Assigned task | The output is the lines below from the one with "поръчам още за" through the one with "через сайт: 24 часа (круглосуточно)", both included, printed exactly and with no other line.

--- Data for this exercise ---

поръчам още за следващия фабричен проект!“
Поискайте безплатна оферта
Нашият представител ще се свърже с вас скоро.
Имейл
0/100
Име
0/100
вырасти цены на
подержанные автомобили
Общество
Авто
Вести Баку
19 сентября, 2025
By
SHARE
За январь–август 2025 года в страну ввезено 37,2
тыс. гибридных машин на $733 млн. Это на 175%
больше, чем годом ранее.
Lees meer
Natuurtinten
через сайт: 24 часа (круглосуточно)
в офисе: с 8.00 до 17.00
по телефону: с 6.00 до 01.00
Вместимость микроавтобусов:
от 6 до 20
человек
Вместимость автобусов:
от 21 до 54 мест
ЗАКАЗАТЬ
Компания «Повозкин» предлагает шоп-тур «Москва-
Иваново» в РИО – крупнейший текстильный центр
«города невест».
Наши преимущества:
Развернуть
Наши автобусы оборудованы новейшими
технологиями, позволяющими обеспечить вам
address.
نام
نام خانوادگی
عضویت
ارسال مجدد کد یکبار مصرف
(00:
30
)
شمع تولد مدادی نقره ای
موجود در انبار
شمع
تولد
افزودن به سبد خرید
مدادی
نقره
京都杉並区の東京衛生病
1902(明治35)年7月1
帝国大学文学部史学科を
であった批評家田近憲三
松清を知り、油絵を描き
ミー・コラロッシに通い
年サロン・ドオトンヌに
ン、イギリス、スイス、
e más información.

---
--- Data for this exercise ---

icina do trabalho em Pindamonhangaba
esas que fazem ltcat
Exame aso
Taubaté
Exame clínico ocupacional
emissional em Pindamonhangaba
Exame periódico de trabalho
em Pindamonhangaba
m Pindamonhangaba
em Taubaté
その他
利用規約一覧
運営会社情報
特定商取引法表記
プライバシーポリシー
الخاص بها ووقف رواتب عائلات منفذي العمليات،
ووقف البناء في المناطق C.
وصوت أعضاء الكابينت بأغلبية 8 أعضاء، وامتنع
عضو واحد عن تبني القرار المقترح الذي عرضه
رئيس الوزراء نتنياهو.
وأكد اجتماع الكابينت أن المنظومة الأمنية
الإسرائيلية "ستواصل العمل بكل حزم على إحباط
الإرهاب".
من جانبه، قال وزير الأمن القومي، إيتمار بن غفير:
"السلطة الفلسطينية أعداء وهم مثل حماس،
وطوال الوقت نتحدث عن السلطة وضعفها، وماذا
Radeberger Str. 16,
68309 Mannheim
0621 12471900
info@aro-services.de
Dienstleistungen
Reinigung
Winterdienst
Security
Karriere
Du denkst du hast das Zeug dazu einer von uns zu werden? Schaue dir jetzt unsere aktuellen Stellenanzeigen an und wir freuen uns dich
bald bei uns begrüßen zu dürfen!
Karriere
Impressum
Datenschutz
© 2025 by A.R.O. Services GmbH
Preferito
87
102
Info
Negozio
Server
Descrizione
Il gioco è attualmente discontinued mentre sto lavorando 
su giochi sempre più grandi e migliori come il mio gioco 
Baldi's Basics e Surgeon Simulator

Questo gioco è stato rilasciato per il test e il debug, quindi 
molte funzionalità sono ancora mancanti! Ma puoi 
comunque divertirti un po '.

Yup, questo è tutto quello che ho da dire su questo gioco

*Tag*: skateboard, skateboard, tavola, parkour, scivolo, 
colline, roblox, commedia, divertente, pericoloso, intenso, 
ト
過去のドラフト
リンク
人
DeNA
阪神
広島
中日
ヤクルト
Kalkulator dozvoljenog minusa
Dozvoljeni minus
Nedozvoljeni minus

---

Problem solution |
поръчам още за следващия фабричен проект!“
Поискайте безплатна оферта
Нашият представител ще се свърже с вас скоро.
Имейл
0/100
Име
0/100
вырасти цены на
подержанные автомобили
Общество
Авто
Вести Баку
19 сентября, 2025
By
SHARE
За январь–август 2025 года в страну ввезено 37,2
тыс. гибридных машин на $733 млн. Это на 175%
больше, чем годом ранее.
Lees meer
Natuurtinten
через сайт: 24 часа (круглосуточно)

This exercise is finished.